Abstract. To investigate dominant vertical structures of observed temperature perturbations, and to test the temperature implications of the convective quasi-equilibrium hypothesis, the relationship of the tropical temperature profile to the average free-tropospheric temperature is examined in Atmospheric Infrared Sounder (AIRS) satellite data, radiosonde observations, and National Centers for Environmental Prediction–National Center for Atmospheric Research (NCEP–NCAR) reanalysis. The spatial scales analyzed extend from the entire Tropics down to a single reanalysis grid point or radiosonde station, with monthly to daily time scales. There is very high vertical coherence of free-tropospheric temperature perturbations. There is also fairly good agreement throughout the free troposphere between observations and a theoretical quasi-equilibrium perturbation profile calculated from a distribution of moist adiabats.

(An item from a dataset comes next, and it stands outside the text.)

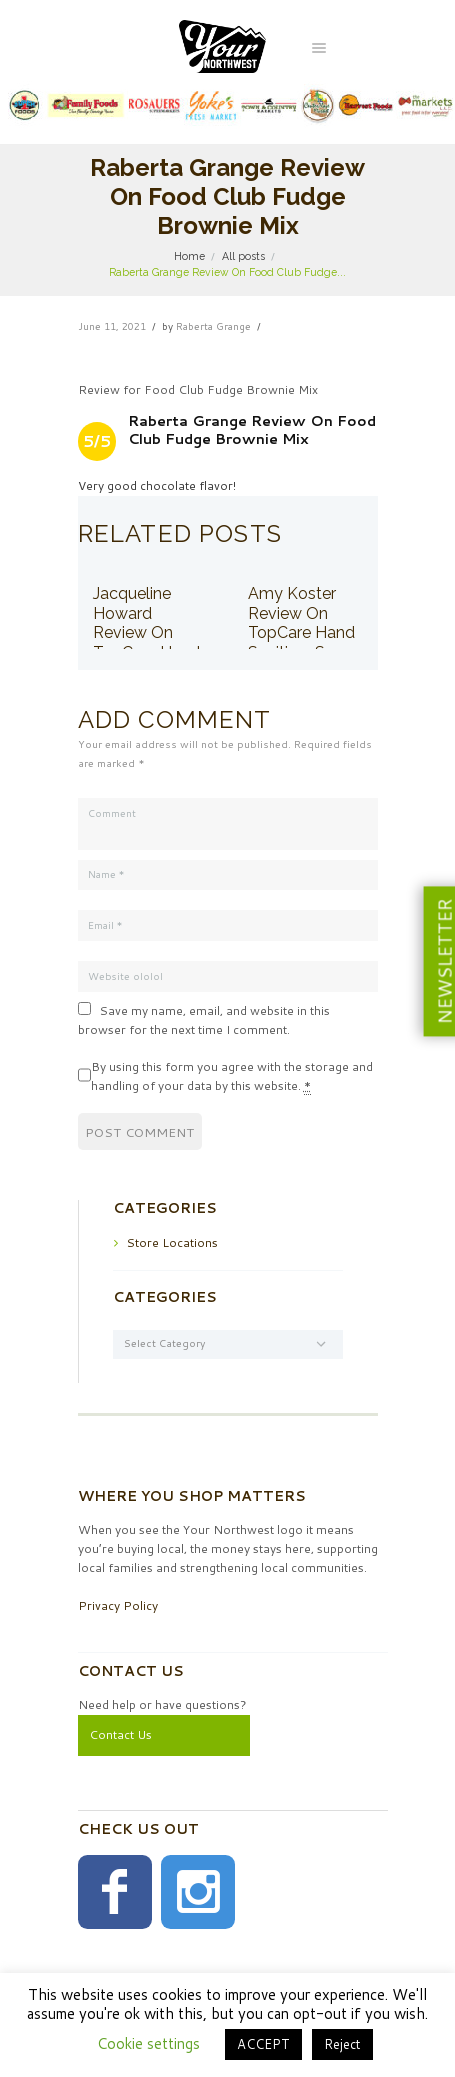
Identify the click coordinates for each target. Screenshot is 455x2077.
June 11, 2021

The boundary layer is fairly independent from the free troposphere, especially for smaller scales.
A third vertical feature of the temperature perturbation profile is here termed the "convective cold top"— a robust negative correlation between temperature perturbations of the vertically averaged free troposphere and those of the upper troposphere and lower stratosphere. The convective cold top is found for observations and reanalysis at many temporal and spatial scales. Given this prevalence, the literature is reviewed for previous examples of what is likely a single phenomenon. One simple explanation is proposed: hydrostatic pressure gradients from tropospheric warming extend above the heating, forcing ascent and adiabatic cooling. The negative temperature anomalies thus created are necessary for anomalous pressure gradients to diminish with height.
Citation. Holloway, C. E. and J. D. Neelin, 2007: The convective cold top and quasi equilibrium. J. Atmos. Sci., 64, 1467-1487. doi:10.1175/JAS3907.1.